◆ **PROBLEM TO SOLVE**: Filter the records below for the word "score". Keep each line that has it.
[Opening STORED DATA section]
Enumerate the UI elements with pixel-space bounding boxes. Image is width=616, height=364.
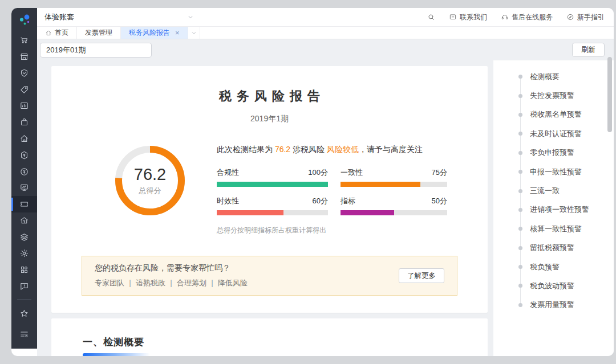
sidebar-item-badge[interactable] xyxy=(11,65,37,81)
banner-text-group: 您的税负存在风险，需要专家帮忙吗？ 专家团队 ｜ 谙熟税政 ｜ 合理筹划 ｜ 降… xyxy=(95,263,248,288)
tab-report-label: 税务风险报告 xyxy=(129,28,170,38)
tab-home[interactable]: 首页 xyxy=(37,27,77,39)
account-switcher[interactable]: 体验账套 xyxy=(44,12,194,22)
anchor-item-blacklist[interactable]: 税收黑名单预警 xyxy=(493,105,614,124)
refresh-button[interactable]: 刷新 xyxy=(572,43,605,57)
sidebar-item-tag[interactable] xyxy=(11,81,37,98)
sidebar-item-settings[interactable] xyxy=(11,246,37,262)
anchor-item-overview[interactable]: 检测概要 xyxy=(493,67,614,86)
score-note: 总得分按明细指标所占权重计算得出 xyxy=(217,226,447,235)
report-period: 2019年1期 xyxy=(51,114,488,124)
section-heading-underline xyxy=(83,353,150,356)
metric-bar-fill xyxy=(217,210,283,215)
result-prefix: 此次检测结果为 xyxy=(217,145,275,154)
vertical-scrollbar-thumb[interactable] xyxy=(607,57,612,132)
metric-label: 一致性 xyxy=(341,167,363,178)
anchor-item-zero-filing[interactable]: 零负申报预警 xyxy=(493,144,614,162)
tab-close-icon[interactable]: × xyxy=(175,28,180,37)
anchor-item-tax-fluctuation[interactable]: 税负波动预警 xyxy=(493,276,614,295)
period-input[interactable] xyxy=(40,43,152,58)
message-icon xyxy=(449,13,457,21)
metric-label: 合规性 xyxy=(217,167,239,178)
apps-grid-icon xyxy=(19,265,29,275)
app-logo xyxy=(11,8,37,32)
layers-icon xyxy=(19,232,29,242)
search-button[interactable] xyxy=(427,13,435,21)
score-row: 76.2 总得分 此次检测结果为 76.2 涉税风险 风险较低，请予与高度关注 xyxy=(51,144,488,235)
sidebar-item-cart[interactable] xyxy=(11,32,37,48)
score-donut-center: 76.2 总得分 xyxy=(113,144,187,218)
filter-bar: 刷新 xyxy=(37,39,614,60)
app-window: 体验账套 联系我们 售后在线服务 xyxy=(11,8,614,356)
metric-score: 75分 xyxy=(432,167,447,178)
metric-label: 指标 xyxy=(341,196,355,206)
bank-yen-icon xyxy=(19,216,29,226)
cart-icon xyxy=(19,35,29,45)
desktop-background: 体验账套 联系我们 售后在线服务 xyxy=(0,0,616,364)
metric-label: 时效性 xyxy=(217,196,239,206)
total-score-label: 总得分 xyxy=(139,186,161,196)
tab-invoice-management[interactable]: 发票管理 xyxy=(77,27,121,39)
anchor-item-invoice-usage[interactable]: 发票用量预警 xyxy=(493,296,614,314)
tab-tax-risk-report[interactable]: 税务风险报告 × xyxy=(121,27,188,39)
report-summary-card: 税务风险报告 2019年1期 76.2 总得分 xyxy=(51,66,488,313)
monitor-chart-icon xyxy=(19,183,29,193)
result-risk-level: 风险较低 xyxy=(327,145,359,154)
list-settings-icon xyxy=(19,329,29,339)
contact-us-button[interactable]: 联系我们 xyxy=(449,13,487,22)
sidebar-item-invoice-active[interactable] xyxy=(11,196,37,212)
detection-summary-card: 一、检测概要 经检测，贵司共存在4项风险预警。具体内容如下。 xyxy=(51,318,488,356)
metric-bars: 合规性100分 一致性75分 时效性60分 xyxy=(217,167,447,215)
gear-icon xyxy=(19,248,29,258)
home-icon xyxy=(45,30,52,36)
metric-consistency: 一致性75分 xyxy=(341,167,447,187)
after-sales-service-button[interactable]: 售后在线服务 xyxy=(501,13,553,22)
sidebar-item-feedback[interactable] xyxy=(11,278,37,295)
anchor-item-uncertified[interactable]: 未及时认证预警 xyxy=(493,124,614,143)
anchor-item-io-consistency[interactable]: 进销项一致性预警 xyxy=(493,201,614,219)
metric-bar-fill xyxy=(341,182,420,187)
ticket-invoice-icon xyxy=(19,199,29,209)
metric-bar-track xyxy=(217,210,328,215)
anchor-item-three-flow[interactable]: 三流一致 xyxy=(493,181,614,200)
anchor-item-lost-invoice[interactable]: 失控发票预警 xyxy=(493,86,614,105)
sidebar-item-monitor[interactable] xyxy=(11,179,37,196)
sidebar-item-home-building[interactable] xyxy=(11,130,37,147)
anchor-item-retained-tax[interactable]: 留抵税额预警 xyxy=(493,239,614,257)
toolbar-right-group: 联系我们 售后在线服务 新手指引 xyxy=(427,13,605,22)
metric-timeliness: 时效性60分 xyxy=(217,196,328,215)
sidebar-item-store[interactable] xyxy=(11,48,37,65)
metric-bar-fill xyxy=(217,182,328,187)
sidebar-item-favorites[interactable] xyxy=(11,303,37,324)
sidebar-item-chart[interactable] xyxy=(11,97,37,114)
after-sales-label: 售后在线服务 xyxy=(512,13,553,22)
tab-home-label: 首页 xyxy=(55,28,68,38)
anchor-item-accounting-consistency[interactable]: 核算一致性预警 xyxy=(493,219,614,238)
sidebar-item-coin[interactable] xyxy=(11,163,37,180)
sidebar-item-menu-settings[interactable] xyxy=(11,324,37,344)
beginner-guide-button[interactable]: 新手指引 xyxy=(566,13,605,22)
account-label: 体验账套 xyxy=(44,12,74,22)
metric-score: 100分 xyxy=(308,167,328,178)
headset-icon xyxy=(501,13,509,21)
top-toolbar: 体验账套 联系我们 售后在线服务 xyxy=(37,8,614,27)
anchor-item-filing-consistency[interactable]: 申报一致性预警 xyxy=(493,162,614,181)
sidebar-item-hex-coin[interactable] xyxy=(11,147,37,163)
result-score: 76.2 xyxy=(275,145,290,154)
store-icon xyxy=(19,52,29,62)
sidebar-item-bag[interactable] xyxy=(11,114,37,130)
sidebar-item-bank[interactable] xyxy=(11,212,37,229)
sidebar-item-apps[interactable] xyxy=(11,261,37,278)
house-icon xyxy=(19,134,29,144)
learn-more-button[interactable]: 了解更多 xyxy=(399,268,444,283)
coin-yen-icon xyxy=(19,167,29,177)
anchor-item-tax-burden[interactable]: 税负预警 xyxy=(493,257,614,276)
metric-bar-track xyxy=(217,182,328,187)
sidebar-item-layers[interactable] xyxy=(11,229,37,246)
tab-bar: 首页 发票管理 税务风险报告 × xyxy=(37,27,614,39)
metric-score: 50分 xyxy=(432,196,447,206)
chevron-down-icon xyxy=(187,14,194,21)
tab-list-dropdown[interactable] xyxy=(188,27,200,39)
contact-us-label: 联系我们 xyxy=(460,13,487,22)
star-icon xyxy=(19,309,29,318)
[Closing STORED DATA section]
◆ **TASK RESPONSE**:
score-note: 总得分按明细指标所占权重计算得出 xyxy=(217,226,447,235)
score-row: 76.2 总得分 此次检测结果为 76.2 涉税风险 风险较低，请予与高度关注 xyxy=(51,144,488,235)
score-donut-center: 76.2 总得分 xyxy=(113,144,187,218)
metric-score: 75分 xyxy=(432,167,447,178)
total-score-label: 总得分 xyxy=(139,186,161,196)
metric-score: 100分 xyxy=(308,167,328,178)
result-score: 76.2 xyxy=(275,145,290,154)
metric-score: 50分 xyxy=(432,196,447,206)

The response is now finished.